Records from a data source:
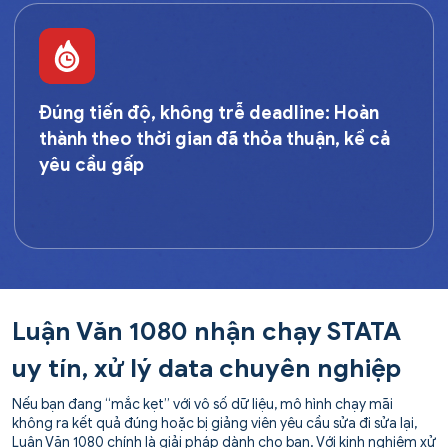
Đúng tiến độ, không trễ deadline:
Hoàn
thành theo thời gian đã thỏa thuận, kể cả
yêu cầu gấp
Luận Văn 1080 nhận chạy STATA
uy tín, xử lý data chuyên nghiệp
Nếu bạn đang “mắc kẹt” với vô số dữ liệu, mô hình chạy mãi
không ra kết quả đúng hoặc bị giảng viên yêu cầu sửa đi sửa lại,
Luận Văn 1080 chính là giải pháp dành cho bạn. Với kinh nghiệm xử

Work order: Read the entries and show each line that mentions "Luận".

Solution for this task:
Luận Văn 1080 nhận chạy STATA
Luận Văn 1080 chính là giải pháp dành cho bạn. Với kinh nghiệm xử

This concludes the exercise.